Sachin Narke, head-HR and chief learning officer, Forbes Marshall, seconds the thought that innovation cannot be constrained by distractions. “In fact, in the last few months, the shift to ‘virtual’ has led to many innovative practices. It has really pushed people to think out of the box. In my experience, many new ways of working have come up. For instance, we are in a business where we have always believed in establishing a relationship of trust with the customers. As a part of our business policy, we must build a rapport with the customers and visit them. Going by that logic, now that we cannot meet them physically, our business should have gone down. However, our customers also understood the circumstances and appreciated our new model of operations, which makes us confident of getting business even if this situation prolongs,” Narke points out. He agrees that while the warmth of meeting people is deeply missed, new ways to enhance innovations have emerged. To prove his point, Narke goes on to inform how virtual inspection, which was unheard of before, has become a reality now.

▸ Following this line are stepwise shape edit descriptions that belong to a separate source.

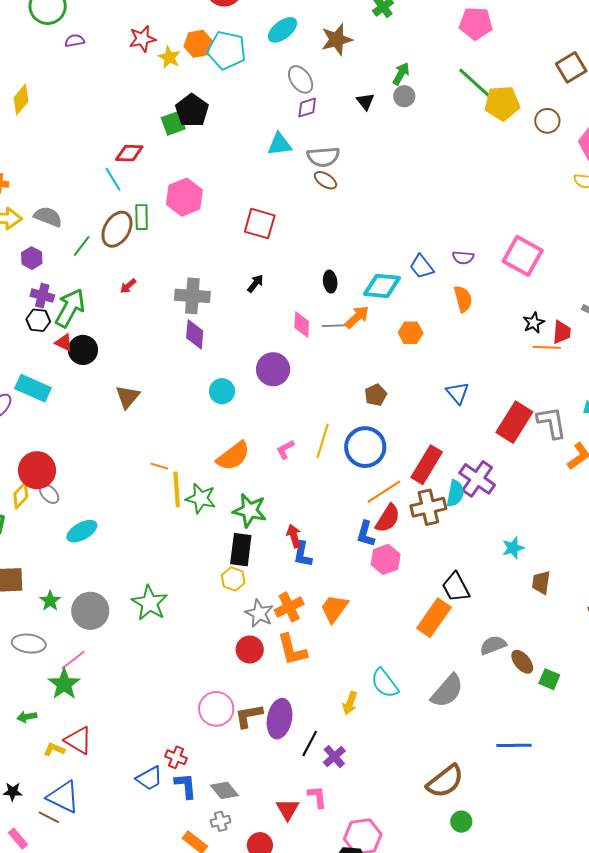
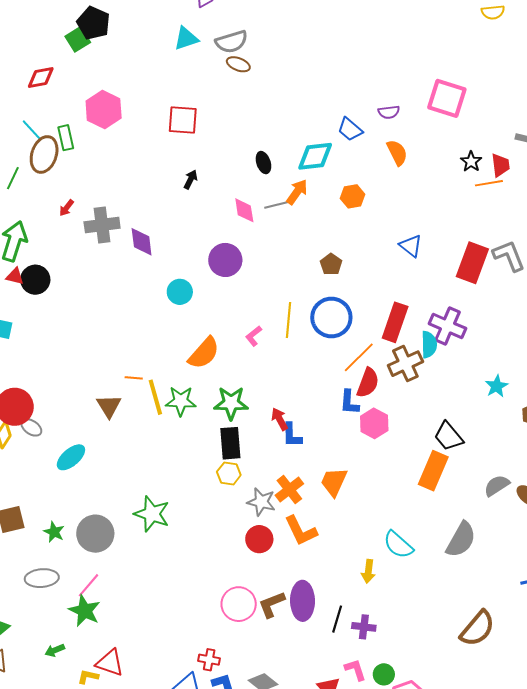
cyan line: (113, 179) -> (32, 130), moved
gray cross: (192, 296) -> (102, 225), moved
brown triangle: (128, 397) -> (109, 406), moved
purple cross: (334, 757) -> (364, 627), turned -30
green circle: (461, 822) -> (384, 674), moved

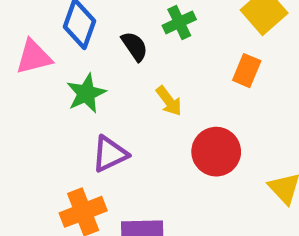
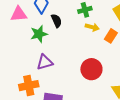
black semicircle: (135, 46) -> (56, 21), moved
yellow arrow: (169, 101) -> (92, 27), moved, turned -48

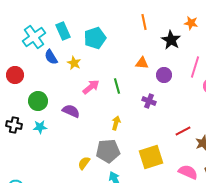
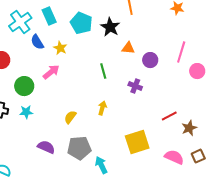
cyan pentagon: (95, 38) -> (81, 23), turned -30
black star: (171, 40) -> (110, 27), moved
pink arrow: (91, 87) -> (51, 72), moved
purple semicircle: (71, 111) -> (46, 147), moved
gray pentagon: (108, 151) -> (79, 148), moved
yellow semicircle: (84, 163) -> (70, 117), moved

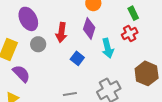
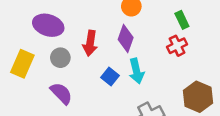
purple ellipse: (28, 19) -> (48, 25), turned -45
cyan arrow: (108, 48) -> (136, 71), moved
purple semicircle: (21, 74) -> (61, 93), moved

With such diverse points of view on the subject, the question that comes to our mind is, ‘What can companies do to endorse a healthy work environment, which can bolster the creative process?’ Roy suggests, “We have to start building an ecosystem around work — what can one do other than work? Once the pandemic is over, people can engage in hobbies because I believe absolute zero human interaction is not going to help. At least not in our generation. May be the next generation that is getting schooled this way may manage.”
With work from home, one is expected to be available at all times and capable of dialling in anytime. The energy and mind space required for creativity to thrive is diminishing.
As for Sinha, the answer is simple. Companies must ensure that engaging and interactive activities continue even when not working in the office environment, to bring in variety to an employee’s life. “Everyone has a core job which they do for a living and which they have adjusted to doing in the new normal, in the past few months. But a counter balance is required, which can be achieved by assigning them other projects that will give them some variety, and encouraging them to participate in engagement activities and other social engagement setups. They can communicate with people who are not doing the same job.” He also insists that employees should get a chance to socialise and make work more engaging.
The HR fraternity seems divided on whether or not remote working stunts creativity and innovation. However, given the fact that remote working may become a permanent reality in many places in the future, this is one more aspect that HR professionals may want to look into!